**WHAT TO DO**
Which lines of the data below hold "toutes"? Copy each of them.
::: ENTRIES SHOWN
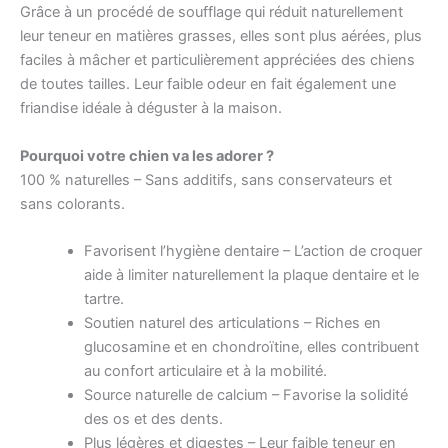
Grâce à un procédé de soufflage qui réduit naturellement
leur teneur en matières grasses, elles sont plus aérées, plus
faciles à mâcher et particulièrement appréciées des chiens
de toutes tailles. Leur faible odeur en fait également une
friandise idéale à déguster à la maison.
Pourquoi votre chien va les adorer ?
100 % naturelles – Sans additifs, sans conservateurs et
sans colorants.
Favorisent l’hygiène dentaire – L’action de croquer
aide à limiter naturellement la plaque dentaire et le
tartre.
Soutien naturel des articulations – Riches en
glucosamine et en chondroïtine, elles contribuent
au confort articulaire et à la mobilité.
Source naturelle de calcium – Favorise la solidité
des os et des dents.
Plus légères et digestes – Leur faible teneur en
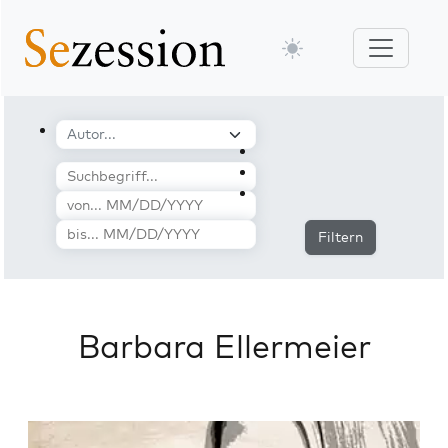
Filtern
Barbara Ellermeier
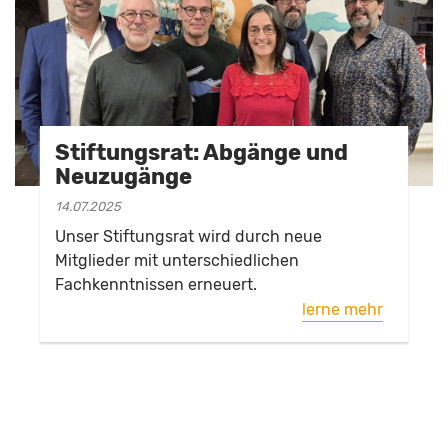
Stiftungsrat: Abgänge und
Neuzugänge
14.07.2025
Unser Stiftungsrat wird durch neue
Mitglieder mit unterschiedlichen
Fachkenntnissen erneuert.
lerne mehr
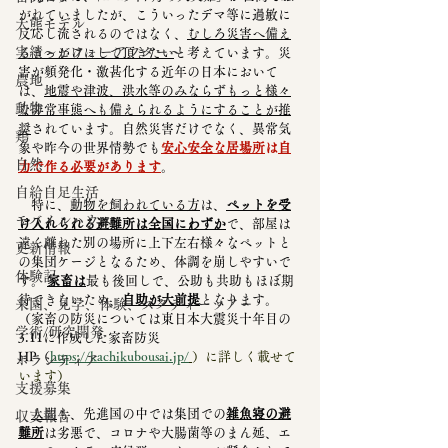
がれていましたが、こういったデマ等に過敏に
大熊モデル
反応し流されるのではなく、
むしろ災害へ備え
実績～ビフォーアフター～
るきっかけにして頂きたい
と考えています。災
害が頻発化・激甚化する近年の日本において
農地
は、
地震や津波、洪水等のみならずもっと様々
動物
な非常事態へも備えられるようにすることが推
奨
されています。自然災害だけでなく、異常気
鶏
象や昨今の世界情勢でも
安心安全な居場所
は
自
自然
力で作る必要があります
。
自給自足生活
　特に、
動物を飼われている方
は、
ペットを受
モバイルハウス
け入れられる避難所は全国にわずか
で、部屋は
遠く離れた別の場所に上下左右様々なペットと
更新情報
の集団ケージとなるため、体調を崩しやすいで
体験記
す。 
家畜は
最も後回しで、公助も共助もほぼ期
待できないため、
自助が大前提
となります。
来園、見学、体験、スタディーツアー
（家畜の防災については東日本大震災十年目の
学術/研究開発
3.11に作成した家畜防災
HP（
https://kachikubousai.jp/
）に詳しく載せて
ボランティア
います）
支援募集
人間
も、先進国の中では集団での
雑魚寝の避
収支報告
難所
は劣悪で、コロナや大腸菌等のまん延、エ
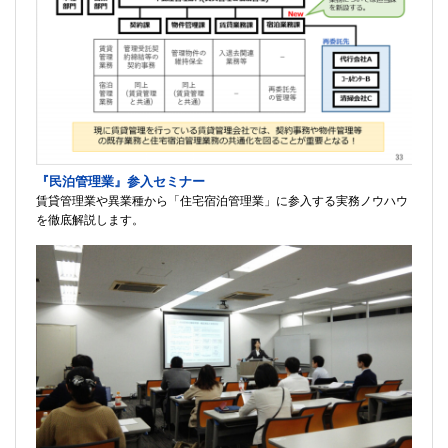
『民泊管理業』参入セミナー
賃貸管理業や異業種から「住宅宿泊管理業」に参入する実務ノウハウ
を徹底解説します。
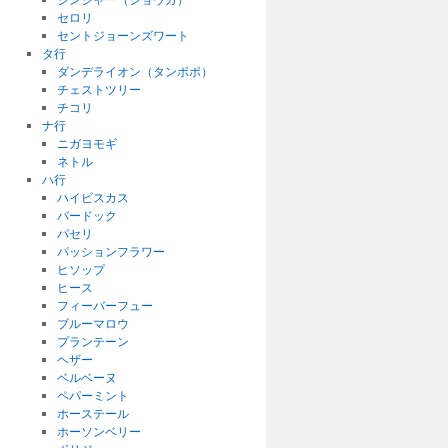
セロリ
セントジョーンズワート
タ行
ダンデライオン（タンポポ）
チェストツリー
チコリ
ナ行
ニガヨモギ
ネトル
ハ行
ハイビスカス
バードック
パセリ
パッションフラワー
ヒソップ
ヒース
フィーバーフュー
ブルーマロウ
プランテーン
ヘザー
ベルベーヌ
ペパーミント
ホーステール
ホーソンベリー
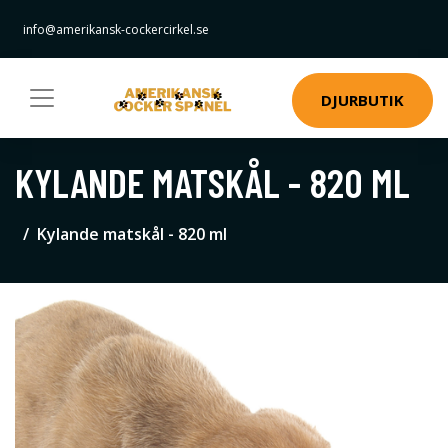
info@amerikansk-cockercirkel.se
DJURBUTIK
KYLANDE MATSKÅL - 820 ML
Kylande matskål - 820 ml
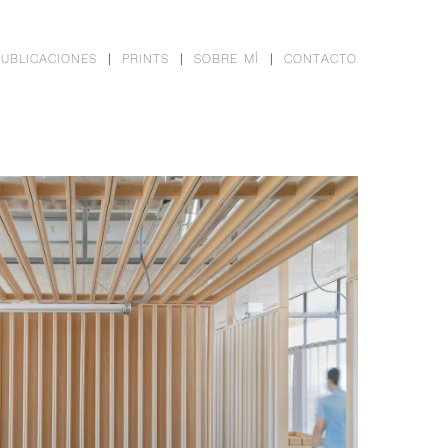
PUBLICACIONES
PRINTS
SOBRE MÍ
CONTACTO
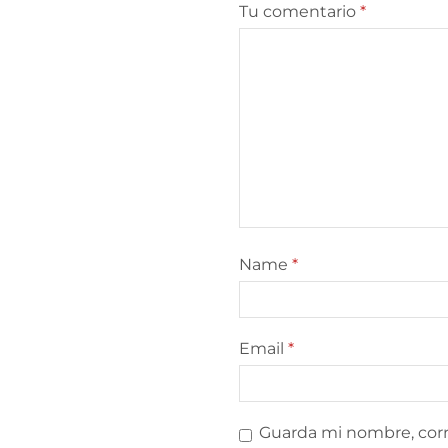
Tu comentario
*
Name
*
Email
*
Guarda mi nombre, corr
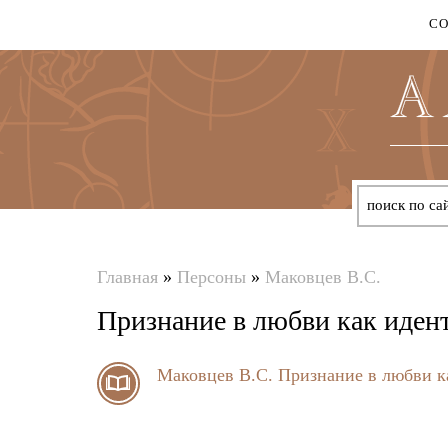
С
Главная
»
Персоны
»
Маковцев В.С.
Вы
Признание в любви как иден
здесь
Маковцев В.С.
Признание в любви к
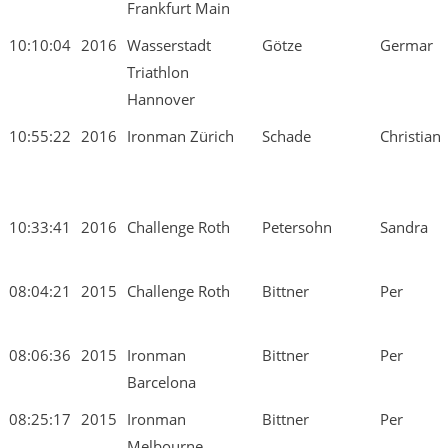
Frankfurt Main
10:10:04
2016
Wasserstadt
Götze
Germar
Triathlon
Hannover
10:55:22
2016
Ironman Zürich
Schade
Christian
10:33:41
2016
Challenge Roth
Petersohn
Sandra
08:04:21
2015
Challenge Roth
Bittner
Per
08:06:36
2015
Ironman
Bittner
Per
Barcelona
08:25:17
2015
Ironman
Bittner
Per
Melbourne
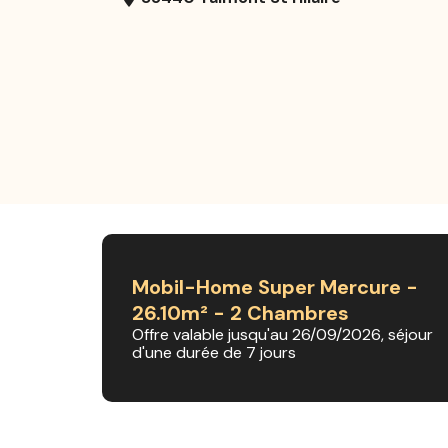
Mobil-Home Super Mercure -
26.10m² - 2 Chambres
Offre valable jusqu'au 26/09/2026, séjour
d'une durée de 7 jours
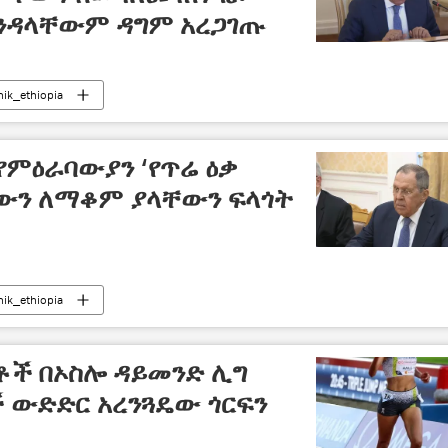
እንዳላቸውም ዳግም አረጋገጡ
nik_ethiopia
 የምዕራባውያን ‘የጥሬ ዕቃ
ውን ለማቆም ያላቸውን ፍላጎት
nik_ethiopia
ች በኦስሎ ዳይመንድ ሊግ
ች ውድድር አረንጓዴው ጎርፍን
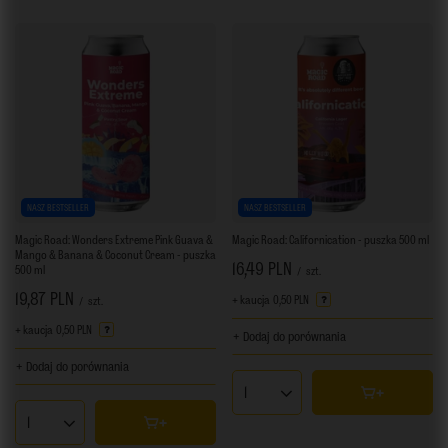
NASZ BESTSELLER
NASZ BESTSELLER
Magic Road: Wonders Extreme Pink Guava &
Magic Road: Californication - puszka 500 ml
Mango & Banana & Coconut Cream - puszka
16,49 PLN
500 ml
/
szt.
19,87 PLN
+ kaucja
0,50 PLN
/
szt.
+ kaucja
0,50 PLN
+ Dodaj do porównania
+ Dodaj do porównania
Ilość produktów
Ilość produktów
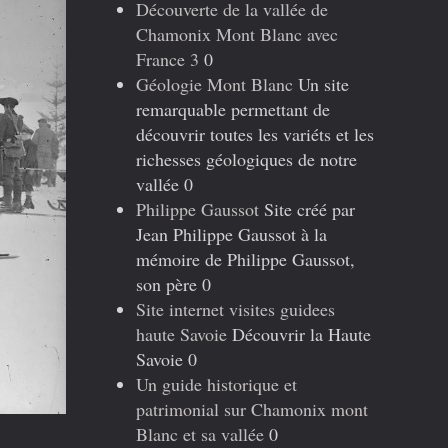
Découverte de la vallée de
Chamonix Mont Blanc avec
France 3
0
Géologie Mont Blanc
Un site
remarquable permettant de
découvrir toutes les variéts et les
richesses géologiques de notre
vallée 0
Philippe Gaussot
Site créé par
Jean Philippe Gaussot à la
mémoire de Philippe Gaussot,
son père 0
Site internet visites guidees
haute Savoie
Découvrir la Haute
Savoie 0
Un guide historique et
patrimonial sur Chamonix mont
Blanc et sa vallée
0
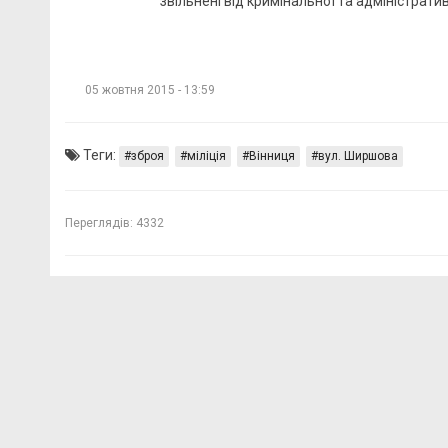
звільнені від кримінальної та адміністрати
05 жовтня 2015 - 13:59
Теги:
зброя
міліція
Вінниця
вул. Ширшова
Переглядів:
4332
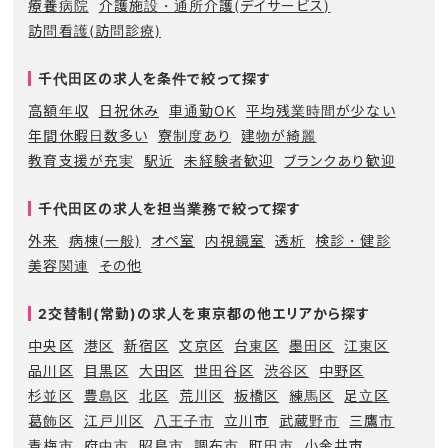
療養病院
介護施設・通所介護(デイサービス)
訪問看護(訪問診療)
千代田区の求人を条件で絞って探す
高額年収
日祝休み
車通勤OK
平均残業時間が少ない
年間休暇日数多い
寮制度あり
建物が綺麗
教育支援が充実
駅近
未経験者歓迎
ブランクあり歓迎
千代田区の求人を担当業務で絞って探す
外来
病棟(一般)
オペ室
内視鏡室
透析
検診・健診
美容関連
その他
2交替制(常勤)の求人を東京都の他エリアから探す
中央区
港区
新宿区
文京区
台東区
墨田区
江東区
品川区
目黒区
大田区
世田谷区
渋谷区
中野区
杉並区
豊島区
北区
荒川区
板橋区
練馬区
足立区
葛飾区
江戸川区
八王子市
立川市
武蔵野市
三鷹市
青梅市
府中市
昭島市
調布市
町田市
小金井市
::::::
**EXERCISE ANSWER**
de toutes tailles. Leur faible odeur en fait également une
découvrir toutes les variéts et les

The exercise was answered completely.